ADHD - attention deficit hyperactivity disorder, CVS - cardiovascular system, CHF - congestive heart failure, CVA - cerebral vascular accident, DNR - do not resuscitate, MI - myocardial infarction, ISS - injury severity score.
There were no differences between SAC and MGTAC for mechanisms of injury among blunt (98.6% vs. 97.8%), penetrating (0.5% vs. 1.3%), and others (0.9% vs. 0.9%); (p = .12). Comparing SAC vs. MGTAC, types of injury included motor vehicle crash (MVC) (16.4% vs. 17.3%), fall (76.3% vs. 75%), assault (1.4% vs. 1.4%), gunshot wound (GSW) (0.1% vs. 0.5%), burn (0.9% vs. 0.9%) and others (4.9% vs. 5%), and the differences between groups were not statistically different (p = .54). The rates of interventional radiology (IR) procedures (2.1% vs. 1.6%, p = .33), transfusion requirement (16.8% vs. 14.1%, p = .06) and multidisciplinary care with consultations to other specialties (84.5% vs. 86.7%, p = .11) did not differ between SAC and MGTAC.
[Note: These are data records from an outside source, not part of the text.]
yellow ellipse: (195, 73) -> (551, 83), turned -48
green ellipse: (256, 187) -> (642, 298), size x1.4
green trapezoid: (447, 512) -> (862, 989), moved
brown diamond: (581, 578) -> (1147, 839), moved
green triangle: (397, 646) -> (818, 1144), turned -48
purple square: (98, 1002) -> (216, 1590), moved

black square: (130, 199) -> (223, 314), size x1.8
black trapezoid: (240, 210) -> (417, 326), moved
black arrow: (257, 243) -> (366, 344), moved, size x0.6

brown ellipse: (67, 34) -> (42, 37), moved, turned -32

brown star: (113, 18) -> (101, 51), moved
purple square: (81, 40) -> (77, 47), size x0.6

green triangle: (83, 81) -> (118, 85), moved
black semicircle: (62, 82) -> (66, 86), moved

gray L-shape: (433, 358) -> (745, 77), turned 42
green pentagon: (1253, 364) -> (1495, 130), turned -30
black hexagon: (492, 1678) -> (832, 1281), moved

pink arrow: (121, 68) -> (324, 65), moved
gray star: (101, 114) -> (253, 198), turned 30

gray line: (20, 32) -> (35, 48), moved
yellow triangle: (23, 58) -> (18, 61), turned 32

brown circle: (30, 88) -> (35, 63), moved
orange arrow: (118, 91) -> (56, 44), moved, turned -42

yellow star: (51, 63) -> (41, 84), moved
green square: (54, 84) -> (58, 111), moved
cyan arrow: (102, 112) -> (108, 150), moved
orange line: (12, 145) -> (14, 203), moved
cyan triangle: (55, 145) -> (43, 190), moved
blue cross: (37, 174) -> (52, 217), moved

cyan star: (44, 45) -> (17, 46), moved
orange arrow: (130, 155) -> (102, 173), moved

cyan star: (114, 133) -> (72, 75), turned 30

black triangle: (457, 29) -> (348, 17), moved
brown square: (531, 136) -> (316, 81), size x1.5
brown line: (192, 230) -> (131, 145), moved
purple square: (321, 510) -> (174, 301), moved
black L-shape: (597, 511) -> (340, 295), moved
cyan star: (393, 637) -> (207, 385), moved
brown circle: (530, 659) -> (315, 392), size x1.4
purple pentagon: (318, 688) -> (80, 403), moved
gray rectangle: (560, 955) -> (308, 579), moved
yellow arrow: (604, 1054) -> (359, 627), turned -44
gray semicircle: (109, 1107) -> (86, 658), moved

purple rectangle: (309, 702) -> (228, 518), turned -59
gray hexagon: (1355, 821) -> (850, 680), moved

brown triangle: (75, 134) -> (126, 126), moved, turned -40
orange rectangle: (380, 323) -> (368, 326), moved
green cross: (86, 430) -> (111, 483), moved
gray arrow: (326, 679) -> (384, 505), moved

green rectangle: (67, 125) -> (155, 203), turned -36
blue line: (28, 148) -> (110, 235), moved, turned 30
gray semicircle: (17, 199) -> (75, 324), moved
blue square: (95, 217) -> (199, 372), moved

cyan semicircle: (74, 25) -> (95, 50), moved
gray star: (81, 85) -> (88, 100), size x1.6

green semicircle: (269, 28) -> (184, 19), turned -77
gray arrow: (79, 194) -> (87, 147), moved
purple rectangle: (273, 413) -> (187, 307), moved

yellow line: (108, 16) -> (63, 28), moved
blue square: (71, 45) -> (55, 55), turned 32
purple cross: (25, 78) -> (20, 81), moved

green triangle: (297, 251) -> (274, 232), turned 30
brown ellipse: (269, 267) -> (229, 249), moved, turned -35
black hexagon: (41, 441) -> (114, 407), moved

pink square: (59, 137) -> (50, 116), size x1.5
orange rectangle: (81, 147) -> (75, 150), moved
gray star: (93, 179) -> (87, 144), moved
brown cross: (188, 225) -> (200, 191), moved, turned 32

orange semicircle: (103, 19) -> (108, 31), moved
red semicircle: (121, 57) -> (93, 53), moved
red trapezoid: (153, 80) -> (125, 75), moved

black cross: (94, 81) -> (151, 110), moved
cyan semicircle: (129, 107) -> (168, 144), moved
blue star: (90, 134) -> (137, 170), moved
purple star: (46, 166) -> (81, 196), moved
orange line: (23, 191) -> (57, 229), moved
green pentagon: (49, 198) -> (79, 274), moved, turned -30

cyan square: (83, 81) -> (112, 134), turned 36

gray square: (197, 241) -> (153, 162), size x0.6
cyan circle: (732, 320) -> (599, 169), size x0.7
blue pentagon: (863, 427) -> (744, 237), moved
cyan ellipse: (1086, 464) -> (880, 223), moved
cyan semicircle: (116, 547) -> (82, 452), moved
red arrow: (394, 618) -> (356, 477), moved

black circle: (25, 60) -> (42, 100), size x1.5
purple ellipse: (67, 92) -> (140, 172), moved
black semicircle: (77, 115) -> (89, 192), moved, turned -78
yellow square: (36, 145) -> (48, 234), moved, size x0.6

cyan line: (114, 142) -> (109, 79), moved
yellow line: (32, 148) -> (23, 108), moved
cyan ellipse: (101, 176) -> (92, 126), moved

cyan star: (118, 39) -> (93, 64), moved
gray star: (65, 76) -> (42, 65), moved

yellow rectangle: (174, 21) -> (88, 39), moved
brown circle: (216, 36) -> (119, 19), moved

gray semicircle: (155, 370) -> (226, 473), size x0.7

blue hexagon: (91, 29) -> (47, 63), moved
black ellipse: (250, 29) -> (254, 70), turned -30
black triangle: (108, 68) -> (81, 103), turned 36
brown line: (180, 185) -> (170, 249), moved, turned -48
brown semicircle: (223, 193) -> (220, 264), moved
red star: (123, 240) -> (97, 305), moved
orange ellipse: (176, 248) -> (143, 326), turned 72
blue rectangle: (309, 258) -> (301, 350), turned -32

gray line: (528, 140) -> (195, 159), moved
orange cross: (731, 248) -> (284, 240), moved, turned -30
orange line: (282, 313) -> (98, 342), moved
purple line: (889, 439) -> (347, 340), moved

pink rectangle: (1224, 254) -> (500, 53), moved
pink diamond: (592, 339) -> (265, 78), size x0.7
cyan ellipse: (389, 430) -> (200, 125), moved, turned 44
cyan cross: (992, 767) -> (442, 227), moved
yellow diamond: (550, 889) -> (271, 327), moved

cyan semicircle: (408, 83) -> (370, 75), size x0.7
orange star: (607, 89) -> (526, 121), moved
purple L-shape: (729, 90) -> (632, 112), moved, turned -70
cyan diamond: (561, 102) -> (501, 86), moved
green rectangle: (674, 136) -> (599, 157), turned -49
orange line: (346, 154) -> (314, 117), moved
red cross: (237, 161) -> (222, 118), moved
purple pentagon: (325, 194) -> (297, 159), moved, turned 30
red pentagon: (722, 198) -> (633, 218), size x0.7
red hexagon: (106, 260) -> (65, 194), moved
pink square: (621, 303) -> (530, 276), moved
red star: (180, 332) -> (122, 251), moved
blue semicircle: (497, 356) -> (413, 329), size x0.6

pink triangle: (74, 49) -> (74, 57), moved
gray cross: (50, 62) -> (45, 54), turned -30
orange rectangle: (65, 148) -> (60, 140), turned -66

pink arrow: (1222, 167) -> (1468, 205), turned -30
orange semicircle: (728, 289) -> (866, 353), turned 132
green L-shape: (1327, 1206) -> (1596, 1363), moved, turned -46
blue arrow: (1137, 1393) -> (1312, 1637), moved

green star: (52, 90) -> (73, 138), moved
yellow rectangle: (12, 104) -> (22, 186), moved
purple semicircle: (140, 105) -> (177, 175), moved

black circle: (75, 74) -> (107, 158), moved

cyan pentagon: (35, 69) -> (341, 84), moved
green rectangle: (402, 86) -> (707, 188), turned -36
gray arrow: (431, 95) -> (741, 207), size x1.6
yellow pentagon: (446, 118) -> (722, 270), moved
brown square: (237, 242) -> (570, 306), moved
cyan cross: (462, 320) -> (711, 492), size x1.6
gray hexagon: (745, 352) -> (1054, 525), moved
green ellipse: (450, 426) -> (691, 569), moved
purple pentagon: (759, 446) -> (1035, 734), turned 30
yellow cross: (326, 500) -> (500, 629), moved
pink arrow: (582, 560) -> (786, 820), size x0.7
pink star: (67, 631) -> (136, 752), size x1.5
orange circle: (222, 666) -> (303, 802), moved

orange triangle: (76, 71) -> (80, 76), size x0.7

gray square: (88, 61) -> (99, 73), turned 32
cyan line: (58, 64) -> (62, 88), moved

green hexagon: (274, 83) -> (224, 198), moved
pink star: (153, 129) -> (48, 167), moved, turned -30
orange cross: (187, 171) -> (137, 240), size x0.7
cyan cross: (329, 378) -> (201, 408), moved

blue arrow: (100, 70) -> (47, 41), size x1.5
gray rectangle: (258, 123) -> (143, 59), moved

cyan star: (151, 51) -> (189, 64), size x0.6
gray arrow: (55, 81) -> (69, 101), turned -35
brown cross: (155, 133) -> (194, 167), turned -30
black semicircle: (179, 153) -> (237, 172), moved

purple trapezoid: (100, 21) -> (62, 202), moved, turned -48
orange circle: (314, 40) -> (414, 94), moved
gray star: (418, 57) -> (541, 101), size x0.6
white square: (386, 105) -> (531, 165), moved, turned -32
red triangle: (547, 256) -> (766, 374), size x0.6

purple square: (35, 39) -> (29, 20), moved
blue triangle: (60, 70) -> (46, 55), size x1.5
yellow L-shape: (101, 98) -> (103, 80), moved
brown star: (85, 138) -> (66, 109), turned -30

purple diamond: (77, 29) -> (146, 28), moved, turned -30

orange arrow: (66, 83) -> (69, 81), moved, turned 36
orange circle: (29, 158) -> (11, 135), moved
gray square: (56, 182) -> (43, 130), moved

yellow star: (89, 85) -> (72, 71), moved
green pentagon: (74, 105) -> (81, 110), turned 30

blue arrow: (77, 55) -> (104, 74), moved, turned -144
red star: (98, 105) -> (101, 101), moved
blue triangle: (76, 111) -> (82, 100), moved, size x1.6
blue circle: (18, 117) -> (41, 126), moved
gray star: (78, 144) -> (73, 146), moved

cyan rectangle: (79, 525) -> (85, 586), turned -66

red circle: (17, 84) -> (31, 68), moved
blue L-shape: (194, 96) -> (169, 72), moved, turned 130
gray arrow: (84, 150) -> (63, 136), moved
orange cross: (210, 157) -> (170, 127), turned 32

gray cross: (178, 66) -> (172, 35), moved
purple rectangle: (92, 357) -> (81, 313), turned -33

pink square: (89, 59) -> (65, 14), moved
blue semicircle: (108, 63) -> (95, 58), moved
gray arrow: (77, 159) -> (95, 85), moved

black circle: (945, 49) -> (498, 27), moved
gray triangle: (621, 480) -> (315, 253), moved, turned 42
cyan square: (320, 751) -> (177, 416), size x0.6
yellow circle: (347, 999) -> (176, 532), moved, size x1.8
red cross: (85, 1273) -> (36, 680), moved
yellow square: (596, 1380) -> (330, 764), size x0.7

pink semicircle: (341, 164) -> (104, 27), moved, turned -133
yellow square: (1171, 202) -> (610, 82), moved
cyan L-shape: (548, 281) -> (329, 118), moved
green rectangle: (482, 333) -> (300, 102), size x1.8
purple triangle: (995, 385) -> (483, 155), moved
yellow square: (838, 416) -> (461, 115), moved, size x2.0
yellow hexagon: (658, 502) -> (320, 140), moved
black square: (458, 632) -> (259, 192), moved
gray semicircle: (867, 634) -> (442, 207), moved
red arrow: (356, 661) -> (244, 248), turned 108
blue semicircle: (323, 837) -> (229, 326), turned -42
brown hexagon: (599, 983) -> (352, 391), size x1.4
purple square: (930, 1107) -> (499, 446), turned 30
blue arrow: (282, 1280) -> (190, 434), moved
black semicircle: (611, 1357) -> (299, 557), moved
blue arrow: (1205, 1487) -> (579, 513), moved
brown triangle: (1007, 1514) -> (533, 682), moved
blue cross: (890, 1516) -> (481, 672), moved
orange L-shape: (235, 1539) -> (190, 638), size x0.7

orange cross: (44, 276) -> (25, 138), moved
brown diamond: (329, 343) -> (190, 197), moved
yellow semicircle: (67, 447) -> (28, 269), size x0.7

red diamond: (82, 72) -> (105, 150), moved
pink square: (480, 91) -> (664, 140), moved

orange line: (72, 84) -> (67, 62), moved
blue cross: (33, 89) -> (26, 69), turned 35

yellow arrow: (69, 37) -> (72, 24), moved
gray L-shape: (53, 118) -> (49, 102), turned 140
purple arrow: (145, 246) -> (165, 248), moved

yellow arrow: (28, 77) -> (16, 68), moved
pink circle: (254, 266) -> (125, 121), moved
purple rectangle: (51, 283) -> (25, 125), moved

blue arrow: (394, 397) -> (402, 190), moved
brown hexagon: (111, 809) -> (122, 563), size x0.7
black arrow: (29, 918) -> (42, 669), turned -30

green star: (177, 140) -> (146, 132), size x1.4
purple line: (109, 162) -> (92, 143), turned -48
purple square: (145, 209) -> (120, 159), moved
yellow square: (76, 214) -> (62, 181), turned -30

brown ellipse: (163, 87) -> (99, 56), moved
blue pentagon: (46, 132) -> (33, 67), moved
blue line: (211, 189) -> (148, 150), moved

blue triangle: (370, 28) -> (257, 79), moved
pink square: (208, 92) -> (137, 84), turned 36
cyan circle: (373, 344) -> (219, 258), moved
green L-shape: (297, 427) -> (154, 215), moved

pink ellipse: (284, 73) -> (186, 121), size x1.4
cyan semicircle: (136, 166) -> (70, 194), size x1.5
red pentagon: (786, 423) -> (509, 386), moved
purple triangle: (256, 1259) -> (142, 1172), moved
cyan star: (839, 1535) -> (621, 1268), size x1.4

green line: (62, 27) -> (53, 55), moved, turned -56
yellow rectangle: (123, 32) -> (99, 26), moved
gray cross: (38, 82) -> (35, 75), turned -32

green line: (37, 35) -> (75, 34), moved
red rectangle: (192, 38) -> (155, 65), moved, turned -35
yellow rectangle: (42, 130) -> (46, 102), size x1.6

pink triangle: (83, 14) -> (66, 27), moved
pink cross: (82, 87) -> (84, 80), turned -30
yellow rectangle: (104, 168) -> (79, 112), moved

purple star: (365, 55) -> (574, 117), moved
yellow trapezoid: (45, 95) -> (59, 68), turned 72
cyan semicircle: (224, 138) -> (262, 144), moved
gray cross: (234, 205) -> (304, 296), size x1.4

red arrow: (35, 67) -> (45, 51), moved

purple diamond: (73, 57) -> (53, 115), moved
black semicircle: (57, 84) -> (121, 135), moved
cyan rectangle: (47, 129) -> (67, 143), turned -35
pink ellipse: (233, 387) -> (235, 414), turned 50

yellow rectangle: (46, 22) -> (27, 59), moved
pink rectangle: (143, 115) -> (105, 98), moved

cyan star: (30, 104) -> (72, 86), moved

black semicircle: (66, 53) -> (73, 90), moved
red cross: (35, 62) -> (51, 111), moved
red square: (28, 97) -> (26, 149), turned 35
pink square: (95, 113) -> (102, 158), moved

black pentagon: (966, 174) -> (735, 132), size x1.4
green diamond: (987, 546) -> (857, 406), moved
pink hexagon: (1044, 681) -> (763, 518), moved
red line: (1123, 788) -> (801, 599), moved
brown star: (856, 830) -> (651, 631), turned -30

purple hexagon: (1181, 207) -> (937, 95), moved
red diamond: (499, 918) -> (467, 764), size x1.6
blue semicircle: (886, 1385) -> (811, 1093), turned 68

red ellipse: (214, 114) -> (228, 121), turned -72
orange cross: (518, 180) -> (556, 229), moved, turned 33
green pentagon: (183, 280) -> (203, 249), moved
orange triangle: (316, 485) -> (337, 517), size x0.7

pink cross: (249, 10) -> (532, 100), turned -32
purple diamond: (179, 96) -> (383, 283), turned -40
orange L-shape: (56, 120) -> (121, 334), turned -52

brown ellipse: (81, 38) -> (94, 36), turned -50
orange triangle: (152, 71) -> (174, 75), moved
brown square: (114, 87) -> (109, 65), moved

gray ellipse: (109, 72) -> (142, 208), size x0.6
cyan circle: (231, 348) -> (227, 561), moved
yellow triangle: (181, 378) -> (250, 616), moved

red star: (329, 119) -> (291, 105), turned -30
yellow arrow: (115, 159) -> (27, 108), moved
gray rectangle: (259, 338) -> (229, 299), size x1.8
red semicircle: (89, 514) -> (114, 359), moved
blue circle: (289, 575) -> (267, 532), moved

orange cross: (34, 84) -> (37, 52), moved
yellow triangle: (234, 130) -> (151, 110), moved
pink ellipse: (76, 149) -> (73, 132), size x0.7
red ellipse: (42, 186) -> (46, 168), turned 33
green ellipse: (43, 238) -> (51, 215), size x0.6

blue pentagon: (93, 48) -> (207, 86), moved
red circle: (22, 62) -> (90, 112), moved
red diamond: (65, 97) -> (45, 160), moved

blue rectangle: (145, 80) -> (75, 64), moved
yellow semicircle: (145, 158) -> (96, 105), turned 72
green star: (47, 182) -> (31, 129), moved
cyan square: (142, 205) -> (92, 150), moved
Outcomes before and after implementation of Modified Geriatric Trauma Activation Criteria (MGTAC).
Discussion
There are limited data on the effects of trauma activation level on geriatric trauma patient outcomes, and currently, there are no standardized guidelines for geriatric trauma activation. Literature agrees however, that undertriage leads to increase mortality in this patient population.16,17,19 In conjunction with reports on geriatric trauma patients, ACS TQIP encourages a lower threshold for trauma team activation for older trauma patients; specifically, elevating the level of activation by one tier based on age.7,8,21,22 Based on these recommendations, we implemented a set of criteria by which trauma patients aged 65 and above, and fulfilling the Limited Level trauma activation criteria, be categorized as Highest Level trauma activation. We chose 65 years of age to describe a geriatric trauma patient based on definitions set by the Eastern Association for the Surgery of Trauma, as previous studies distinguish specific physiologic changes associated with this particular age and above. 4
At the initiation of MGTAC, any trauma patient aged 65 or above, and without any work-up, was designated as a Highest Level activation. Those who received prior work-up from a non-tertiary center hospital and was subsequently transferred to our institution were given a Limited Level activation. Clinical procedures were shaped to optimize MGTAC. Specifically, upon Highest Level trauma activation and patient presentation to the trauma bay, a notification would be sent through our the paging system, alerting over 280 pagers throughout the hospital. An operating room is immediately reserved, the on-call anesthesiologist is notified, and the surgical ICU charge nurse is alerted. Additionally, an x-ray technician is dispatched to the trauma bay, a room is reserved in the Computed Tomography suite, and laboratory technicians are requested to immediately process for possible massive transfusions and urgent laboratory examinations. The trauma attending is expected to respond in person within 15 minutes. In the situation where the trauma attending is not available, the back-up trauma attending is contacted. For Lower Level activations, a notification would be sent via the same paging system, but only to the trauma attending, trauma surgery resident team, and emergency department, requiring them to present to the trauma bay for patient evaluation. The operating room is also alerted but does not need to be made available. In these activations, the trauma surgeon has a six-hour window to physically assess the patient. There is no immediate dispatch to our blood bank. Lastly, trauma consultations require only an on-call trauma surgeon to assess the patient bedside, with additional resources acquired on an as-needed basis. The trauma surgery service, emergency department, and triage personnel communicating with emergency medical services underwent training to adopt MGTAC. There was ongoing monitoring of geriatric trauma triage and feedback to providers under the direction of the Trauma Performance Improvement group.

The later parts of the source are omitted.